/---
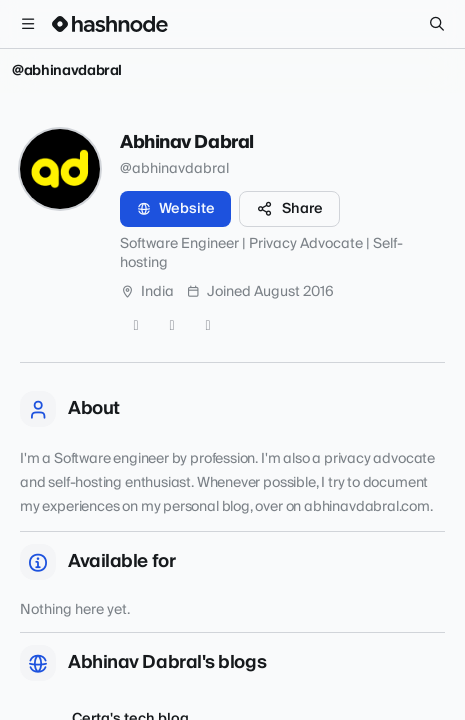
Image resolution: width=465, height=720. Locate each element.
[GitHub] (172, 326)
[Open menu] (28, 24)
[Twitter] (136, 326)
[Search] (437, 24)
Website (175, 209)
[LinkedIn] (208, 326)
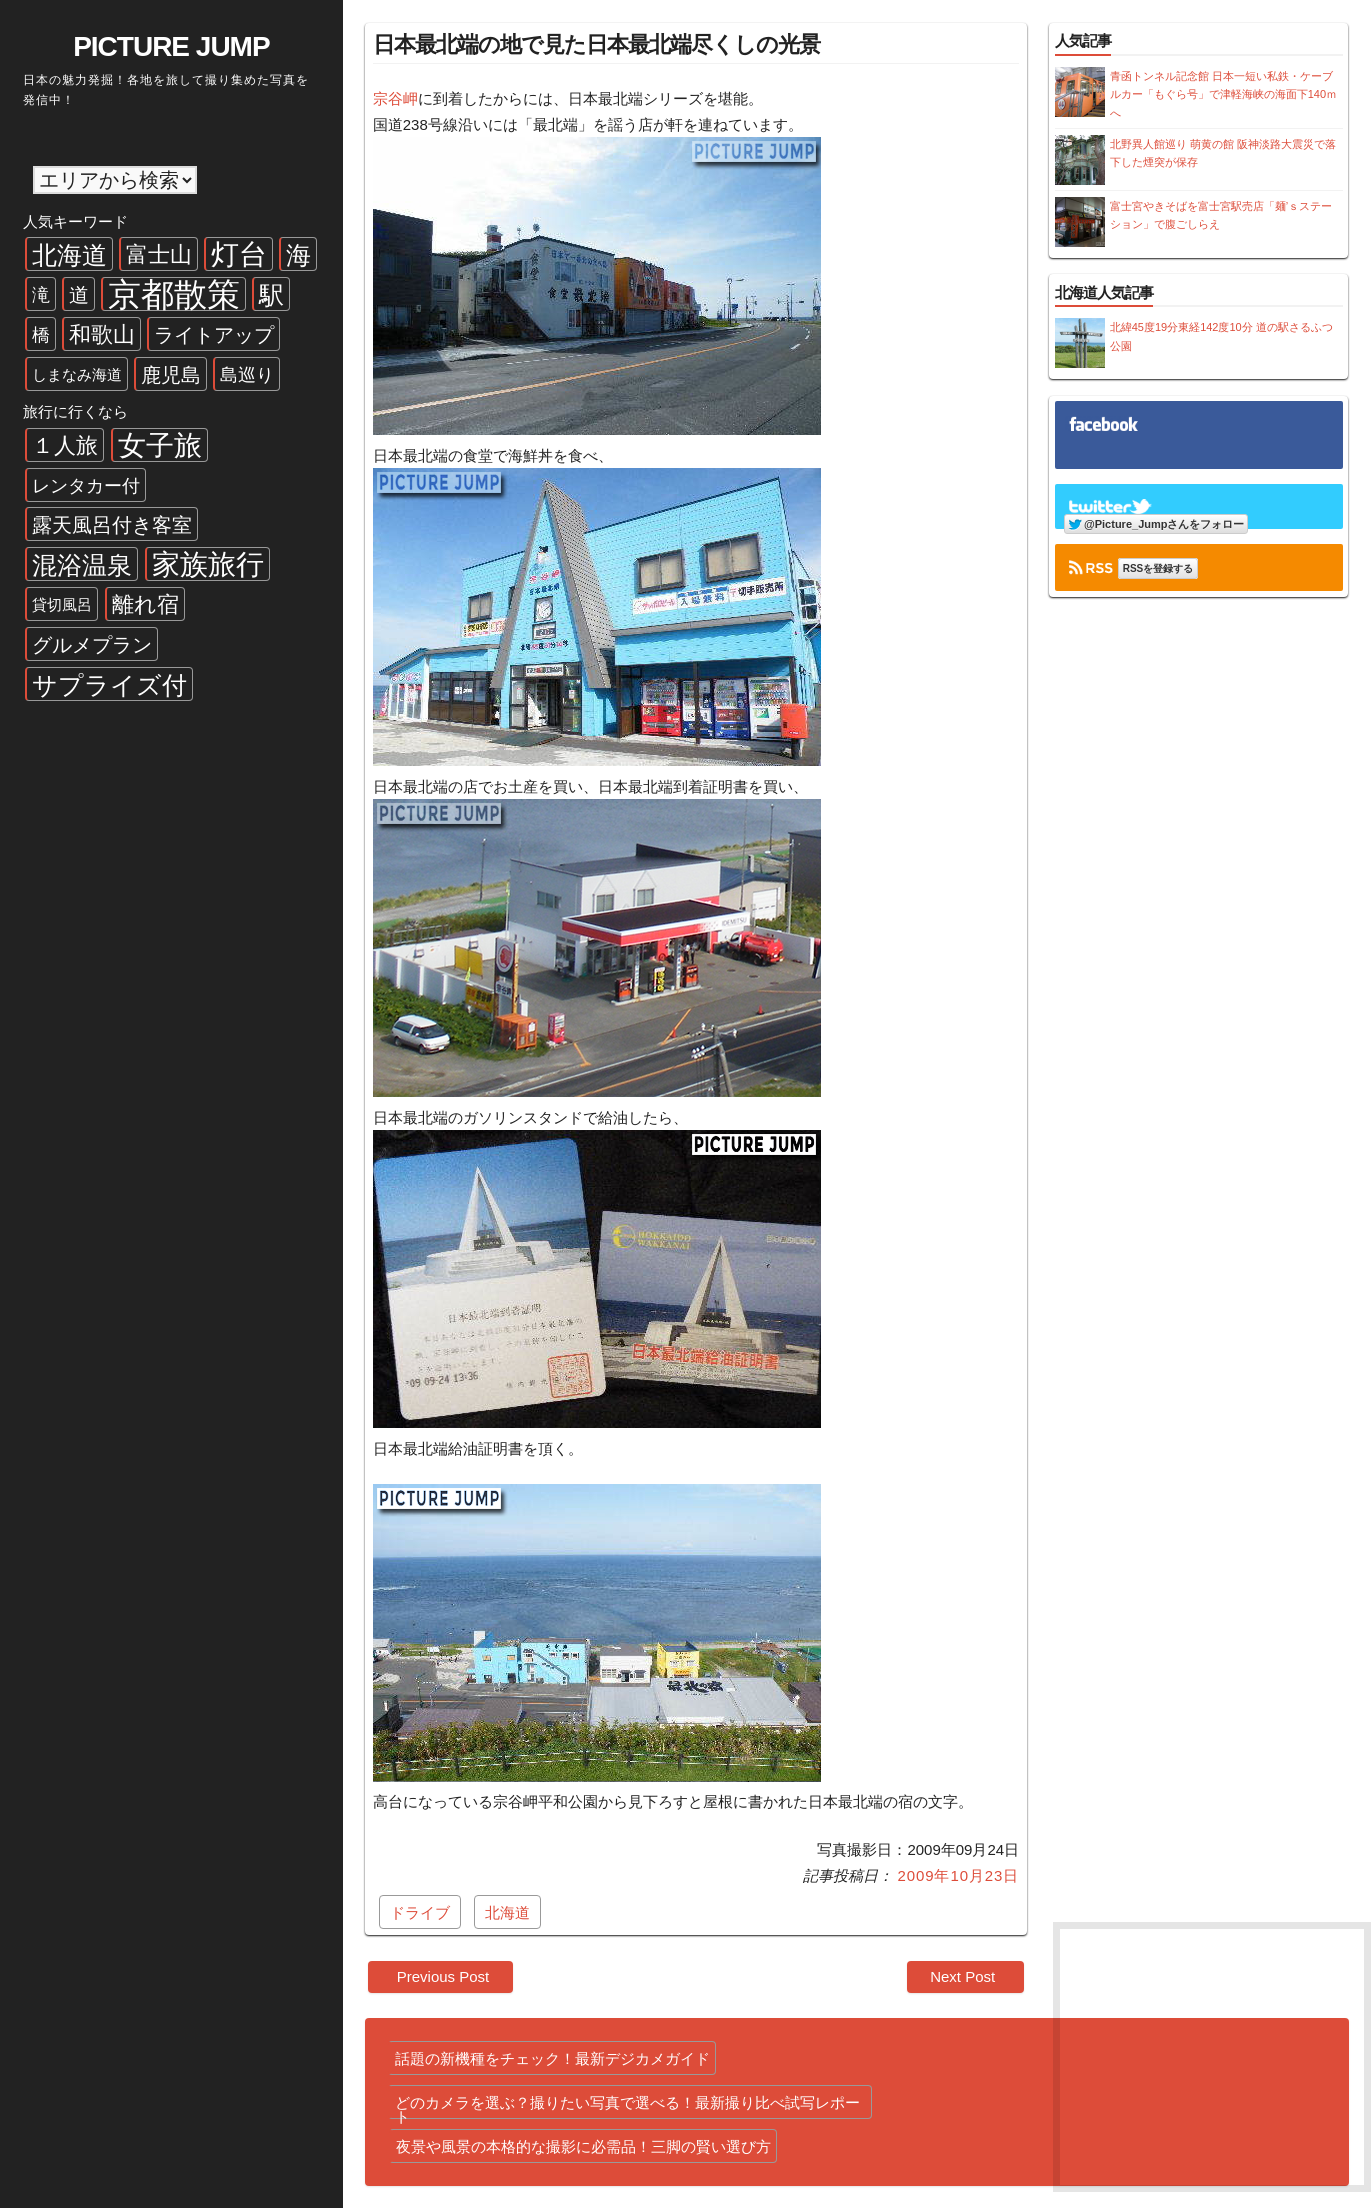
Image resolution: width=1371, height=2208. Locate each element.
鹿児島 (171, 375)
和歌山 (102, 334)
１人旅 (65, 445)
\---
WORK REQUEST =>
What is needed is an exact copy of the lines from the one containing "[Open menu] (28, 24)" through the last line of the records, with every picture left out.

SOLUTION TO THIS PROBLEM =>
[Open menu] (28, 24)
[Twitter] (136, 326)
[Search] (437, 24)
Website (175, 209)
[LinkedIn] (208, 326)
Image resolution: width=1371, height=2208. Locate each element.
鹿児島 (171, 375)
和歌山 (102, 334)
１人旅 (65, 445)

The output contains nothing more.